Mediterranean diet also was associated with a lower risk for this transition
Eating a Mediterranean diet appears to be associated with less risk of mild cognitive impairment—a stage between normal aging and dementia—or of transitioning from mild cognitive impairment into Alzheimer’s disease, according to a report in the February issue of Archives of Neurology, one of the JAMA/Archives journals.
“Among behavioral traits, diet may play an important role in the cause and prevention of Alzheimer’s disease,” the authors write as background information in the article. Previous studies have shown a lower risk for Alzheimer’s disease among those who eat a Mediterranean diet, characterized by high intakes of fish, vegetables, legumes, fruits, cereals and unsaturated fatty acids, low intakes of dairy products, meat and saturated fats and moderate alcohol consumption.
Nikolaos Scarmeas, M.D., and colleagues at Columbia University Medical Center, New York, calculated a score for adherence to the Mediterranean diet among 1,393 individuals with no cognitive problems and 482 patients with mild cognitive impairment. Participants were originally examined, interviewed, screened for cognitive impairments and asked to complete a food frequency questionnaire between 1992 and 1999.
Over an average of 4.5 years of follow-up, 275 of the 1,393 who did not have mild cognitive impairment developed the condition. Compared with the one-third who had the lowest scores for Mediterranean diet adherence, the one-third with the highest scores for Mediterranean diet adherence had a 28 percent lower risk of developing mild cognitive impairment and the one-third in the middle group for Mediterranean diet adherence had a 17 percent lower risk.
Among the 482 with mild cognitive impairment at the beginning of the study, 106 developed Alzheimer’s disease over an average 4.3 years of follow-up. Adhering to the Mediterranean diet also was associated with a lower risk for this transition. The one-third of participants with the highest scores for Mediterranean diet adherence had 48 percent less risk and those in the middle one-third of Mediterranean diet adherence had 45 percent less risk than the one-third with the lowest scores.
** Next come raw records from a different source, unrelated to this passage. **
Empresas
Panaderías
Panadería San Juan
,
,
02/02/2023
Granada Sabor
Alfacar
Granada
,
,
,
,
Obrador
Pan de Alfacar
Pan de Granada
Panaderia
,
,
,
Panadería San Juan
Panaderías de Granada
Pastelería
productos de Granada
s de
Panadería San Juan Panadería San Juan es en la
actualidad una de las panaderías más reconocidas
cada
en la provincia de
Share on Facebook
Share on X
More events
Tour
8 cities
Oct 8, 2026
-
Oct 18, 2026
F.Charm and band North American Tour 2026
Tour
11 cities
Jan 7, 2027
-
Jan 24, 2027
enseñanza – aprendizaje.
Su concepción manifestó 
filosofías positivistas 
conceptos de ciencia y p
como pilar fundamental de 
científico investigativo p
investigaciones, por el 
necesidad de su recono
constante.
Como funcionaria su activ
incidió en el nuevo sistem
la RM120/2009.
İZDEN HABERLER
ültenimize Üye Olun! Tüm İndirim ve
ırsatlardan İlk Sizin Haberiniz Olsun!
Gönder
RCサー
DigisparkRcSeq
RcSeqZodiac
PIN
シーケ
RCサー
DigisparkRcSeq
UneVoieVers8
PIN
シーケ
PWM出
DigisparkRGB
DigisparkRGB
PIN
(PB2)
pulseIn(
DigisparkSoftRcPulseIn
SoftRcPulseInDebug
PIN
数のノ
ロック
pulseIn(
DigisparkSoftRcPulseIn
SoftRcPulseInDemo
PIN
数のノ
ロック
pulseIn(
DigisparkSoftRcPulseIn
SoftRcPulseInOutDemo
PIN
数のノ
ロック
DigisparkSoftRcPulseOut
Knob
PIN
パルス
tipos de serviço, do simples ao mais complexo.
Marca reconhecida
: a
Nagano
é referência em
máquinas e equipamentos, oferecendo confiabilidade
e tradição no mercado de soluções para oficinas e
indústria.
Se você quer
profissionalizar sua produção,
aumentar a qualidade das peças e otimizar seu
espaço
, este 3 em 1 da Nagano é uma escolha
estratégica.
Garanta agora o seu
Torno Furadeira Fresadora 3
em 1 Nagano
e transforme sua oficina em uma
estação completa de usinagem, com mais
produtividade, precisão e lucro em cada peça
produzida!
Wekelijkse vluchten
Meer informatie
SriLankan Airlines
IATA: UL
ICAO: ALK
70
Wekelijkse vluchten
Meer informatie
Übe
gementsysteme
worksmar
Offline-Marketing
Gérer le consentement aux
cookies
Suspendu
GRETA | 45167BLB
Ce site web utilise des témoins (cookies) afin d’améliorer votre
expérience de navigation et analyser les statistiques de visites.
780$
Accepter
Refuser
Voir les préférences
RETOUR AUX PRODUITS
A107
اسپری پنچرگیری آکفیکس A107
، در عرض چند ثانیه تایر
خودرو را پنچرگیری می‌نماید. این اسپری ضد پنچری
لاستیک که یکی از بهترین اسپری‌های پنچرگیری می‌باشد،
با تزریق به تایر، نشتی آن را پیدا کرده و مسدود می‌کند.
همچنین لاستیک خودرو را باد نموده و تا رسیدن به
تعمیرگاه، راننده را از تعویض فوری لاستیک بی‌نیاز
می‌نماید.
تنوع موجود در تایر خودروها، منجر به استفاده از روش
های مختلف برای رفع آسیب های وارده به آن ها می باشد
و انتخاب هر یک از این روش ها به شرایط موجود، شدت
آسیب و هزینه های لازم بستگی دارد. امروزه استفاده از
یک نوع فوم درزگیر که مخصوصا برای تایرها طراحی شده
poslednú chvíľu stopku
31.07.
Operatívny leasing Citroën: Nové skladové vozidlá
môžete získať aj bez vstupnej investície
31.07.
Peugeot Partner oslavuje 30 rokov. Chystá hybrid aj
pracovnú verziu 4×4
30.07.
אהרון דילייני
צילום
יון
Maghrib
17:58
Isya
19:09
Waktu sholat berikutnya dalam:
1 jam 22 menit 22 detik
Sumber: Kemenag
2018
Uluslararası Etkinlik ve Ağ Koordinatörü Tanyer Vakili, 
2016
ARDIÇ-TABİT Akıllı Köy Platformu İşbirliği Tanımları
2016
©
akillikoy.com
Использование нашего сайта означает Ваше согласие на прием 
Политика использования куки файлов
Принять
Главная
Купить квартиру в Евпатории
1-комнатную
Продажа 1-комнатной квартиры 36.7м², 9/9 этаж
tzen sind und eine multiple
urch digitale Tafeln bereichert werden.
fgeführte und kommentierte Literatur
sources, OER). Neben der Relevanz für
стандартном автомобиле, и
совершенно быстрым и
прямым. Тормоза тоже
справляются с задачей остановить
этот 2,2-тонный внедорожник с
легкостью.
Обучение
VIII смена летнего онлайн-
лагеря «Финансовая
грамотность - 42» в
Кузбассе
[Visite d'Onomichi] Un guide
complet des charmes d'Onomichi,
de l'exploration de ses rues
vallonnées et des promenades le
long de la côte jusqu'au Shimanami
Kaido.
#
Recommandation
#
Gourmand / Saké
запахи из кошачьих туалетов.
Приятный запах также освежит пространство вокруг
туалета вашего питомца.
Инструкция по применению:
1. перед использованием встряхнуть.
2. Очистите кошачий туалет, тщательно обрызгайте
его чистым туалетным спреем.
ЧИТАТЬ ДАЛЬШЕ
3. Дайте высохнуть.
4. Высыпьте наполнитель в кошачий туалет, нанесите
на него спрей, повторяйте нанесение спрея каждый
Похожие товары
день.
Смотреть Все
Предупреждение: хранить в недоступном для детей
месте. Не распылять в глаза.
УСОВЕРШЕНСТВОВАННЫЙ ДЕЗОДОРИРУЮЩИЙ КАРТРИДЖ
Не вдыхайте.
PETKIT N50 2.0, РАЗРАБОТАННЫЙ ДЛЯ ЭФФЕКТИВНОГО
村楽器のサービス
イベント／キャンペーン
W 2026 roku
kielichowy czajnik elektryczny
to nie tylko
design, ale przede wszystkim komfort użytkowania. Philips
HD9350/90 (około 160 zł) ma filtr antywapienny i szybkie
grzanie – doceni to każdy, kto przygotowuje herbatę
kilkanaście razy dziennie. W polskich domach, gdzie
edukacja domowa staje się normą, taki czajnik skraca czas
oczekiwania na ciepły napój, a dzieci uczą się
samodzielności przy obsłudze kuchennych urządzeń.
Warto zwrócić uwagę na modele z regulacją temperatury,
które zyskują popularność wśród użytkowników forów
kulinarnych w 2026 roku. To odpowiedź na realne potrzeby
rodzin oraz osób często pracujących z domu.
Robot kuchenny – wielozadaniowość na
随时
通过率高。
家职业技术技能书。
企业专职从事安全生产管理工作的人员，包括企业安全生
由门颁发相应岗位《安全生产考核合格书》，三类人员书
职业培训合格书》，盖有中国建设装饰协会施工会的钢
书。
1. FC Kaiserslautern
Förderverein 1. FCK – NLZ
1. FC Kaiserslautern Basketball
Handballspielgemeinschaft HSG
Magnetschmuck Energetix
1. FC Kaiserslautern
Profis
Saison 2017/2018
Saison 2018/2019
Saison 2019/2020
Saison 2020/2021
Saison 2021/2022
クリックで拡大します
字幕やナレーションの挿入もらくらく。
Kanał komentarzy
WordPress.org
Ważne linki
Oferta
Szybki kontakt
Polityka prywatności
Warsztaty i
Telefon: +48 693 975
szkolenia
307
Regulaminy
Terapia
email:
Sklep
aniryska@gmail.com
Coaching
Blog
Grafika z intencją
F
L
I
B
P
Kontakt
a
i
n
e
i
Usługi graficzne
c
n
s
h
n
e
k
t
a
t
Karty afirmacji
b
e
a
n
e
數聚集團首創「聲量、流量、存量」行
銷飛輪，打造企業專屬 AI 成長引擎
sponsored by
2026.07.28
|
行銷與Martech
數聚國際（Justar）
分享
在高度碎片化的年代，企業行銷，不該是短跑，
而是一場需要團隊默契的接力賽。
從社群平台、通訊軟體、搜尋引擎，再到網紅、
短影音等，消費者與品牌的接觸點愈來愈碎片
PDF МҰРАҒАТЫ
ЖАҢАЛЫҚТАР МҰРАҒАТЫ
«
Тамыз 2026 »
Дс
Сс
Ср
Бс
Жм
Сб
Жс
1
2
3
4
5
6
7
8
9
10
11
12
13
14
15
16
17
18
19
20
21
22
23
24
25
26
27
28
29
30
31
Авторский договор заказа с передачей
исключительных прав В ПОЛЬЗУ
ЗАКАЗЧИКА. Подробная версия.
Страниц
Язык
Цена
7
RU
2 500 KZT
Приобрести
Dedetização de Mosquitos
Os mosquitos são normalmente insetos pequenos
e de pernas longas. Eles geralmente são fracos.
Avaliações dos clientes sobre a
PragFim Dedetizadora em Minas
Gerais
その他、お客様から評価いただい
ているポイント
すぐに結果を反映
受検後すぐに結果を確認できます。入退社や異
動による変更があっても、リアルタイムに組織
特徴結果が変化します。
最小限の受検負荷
The Mediterranean diet may improve cholesterol levels, blood sugar levels and blood vessel health overall, or reduce inflammation, all of which have been associated with mild cognitive impairment. Individual food components of the diet also may have an influence on cognitive risk. “For example, potentially beneficial effects for mild cognitive impairment or mild cognitive impairment conversion to Alzheimer’s disease have been reported for alcohol, fish, polyunsaturated fatty acids (also for age-related cognitive decline) and lower levels of saturated fatty acids,” they write.
Additional studies are needed to confirm the role of this or other dietary factors in the development of cognitive impairment and Alzheimer’s disease, they conclude.
This work was supported by grants from the National Institute on Aging.